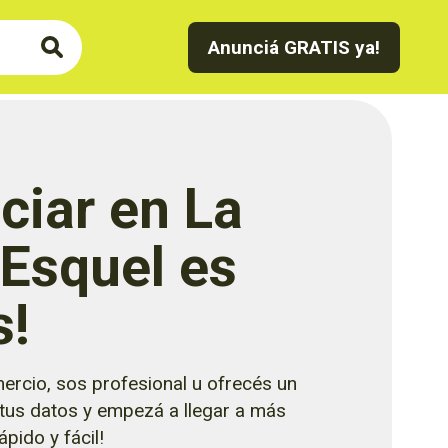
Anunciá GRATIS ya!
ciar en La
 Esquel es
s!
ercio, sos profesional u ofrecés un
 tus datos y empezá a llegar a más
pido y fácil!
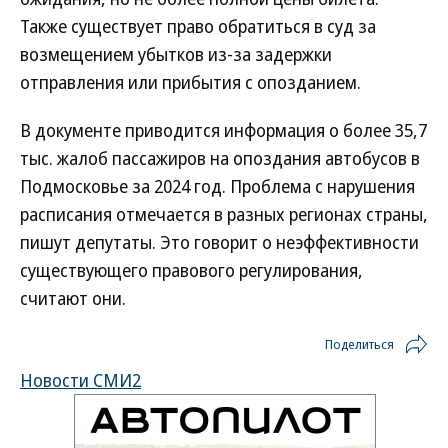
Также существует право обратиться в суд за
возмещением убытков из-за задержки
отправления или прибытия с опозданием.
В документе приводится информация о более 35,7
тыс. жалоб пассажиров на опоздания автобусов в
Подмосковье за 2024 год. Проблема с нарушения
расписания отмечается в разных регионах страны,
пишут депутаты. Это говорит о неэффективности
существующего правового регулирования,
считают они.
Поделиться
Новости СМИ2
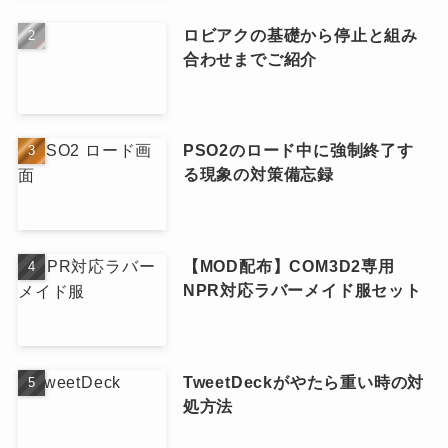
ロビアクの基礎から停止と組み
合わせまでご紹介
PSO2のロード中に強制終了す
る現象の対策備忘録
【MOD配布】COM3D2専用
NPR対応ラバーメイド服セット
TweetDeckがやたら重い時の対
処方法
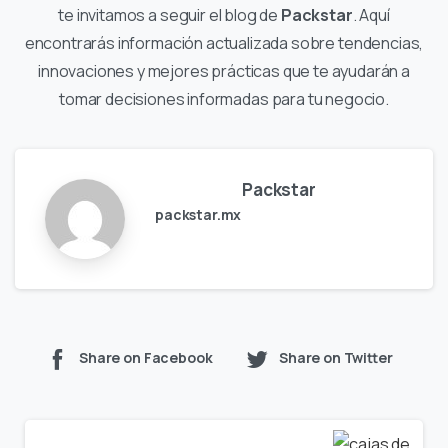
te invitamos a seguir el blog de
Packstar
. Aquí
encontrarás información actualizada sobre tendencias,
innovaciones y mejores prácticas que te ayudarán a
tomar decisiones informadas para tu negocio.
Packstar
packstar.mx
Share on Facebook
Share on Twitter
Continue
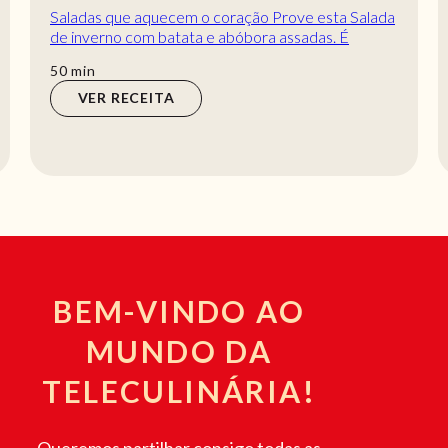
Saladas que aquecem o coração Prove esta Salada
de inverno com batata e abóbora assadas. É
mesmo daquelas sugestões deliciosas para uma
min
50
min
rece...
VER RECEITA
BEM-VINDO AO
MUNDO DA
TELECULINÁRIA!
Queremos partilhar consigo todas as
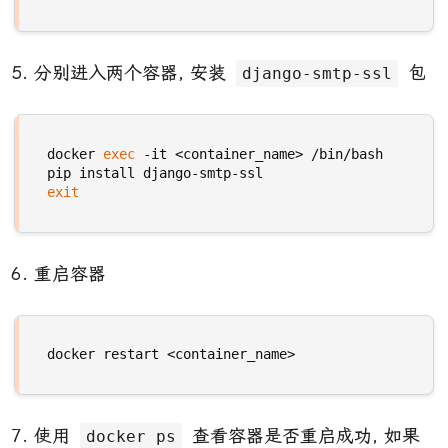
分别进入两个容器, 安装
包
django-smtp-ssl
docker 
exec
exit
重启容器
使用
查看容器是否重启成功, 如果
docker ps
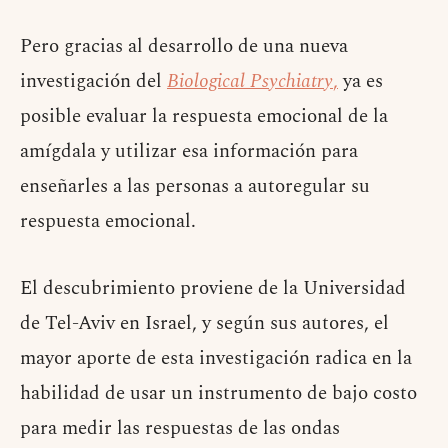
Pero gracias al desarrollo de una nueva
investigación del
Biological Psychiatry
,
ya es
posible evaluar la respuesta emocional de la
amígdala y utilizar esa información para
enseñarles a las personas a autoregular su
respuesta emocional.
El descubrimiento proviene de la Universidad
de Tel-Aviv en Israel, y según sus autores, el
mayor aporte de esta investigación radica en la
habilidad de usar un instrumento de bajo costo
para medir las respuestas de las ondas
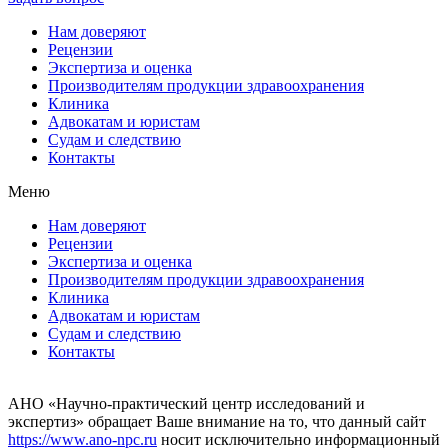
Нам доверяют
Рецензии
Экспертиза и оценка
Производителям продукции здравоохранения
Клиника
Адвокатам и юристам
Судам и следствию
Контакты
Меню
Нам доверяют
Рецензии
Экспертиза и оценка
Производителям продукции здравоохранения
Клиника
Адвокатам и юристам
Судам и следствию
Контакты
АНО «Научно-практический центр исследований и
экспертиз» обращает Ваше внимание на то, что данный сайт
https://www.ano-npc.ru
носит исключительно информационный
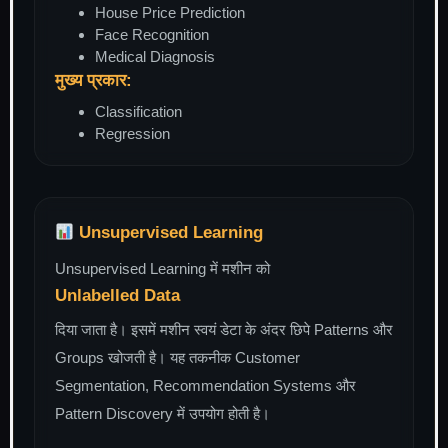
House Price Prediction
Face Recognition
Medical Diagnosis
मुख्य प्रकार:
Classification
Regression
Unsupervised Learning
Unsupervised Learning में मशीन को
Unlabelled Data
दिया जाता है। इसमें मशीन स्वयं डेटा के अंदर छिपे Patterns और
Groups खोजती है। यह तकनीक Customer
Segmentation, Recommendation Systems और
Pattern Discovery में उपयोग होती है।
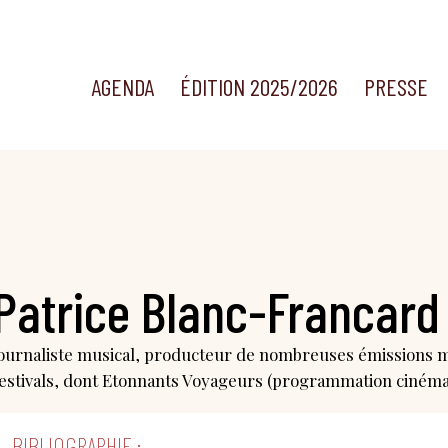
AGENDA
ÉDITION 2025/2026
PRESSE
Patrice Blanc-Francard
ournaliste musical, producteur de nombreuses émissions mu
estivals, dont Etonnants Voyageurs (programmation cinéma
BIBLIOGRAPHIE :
┄┄┄┄┄┄┄┄┄┄┄┄┄┄┄┄┄┄┄┄
GOAL OF THE EXERCISE = Filter the listing by the string "información"; copy each matching line.

RESULT OF THIS TASK =
encontrarás información actualizada sobre tendencias,
amígdala y utilizar esa información para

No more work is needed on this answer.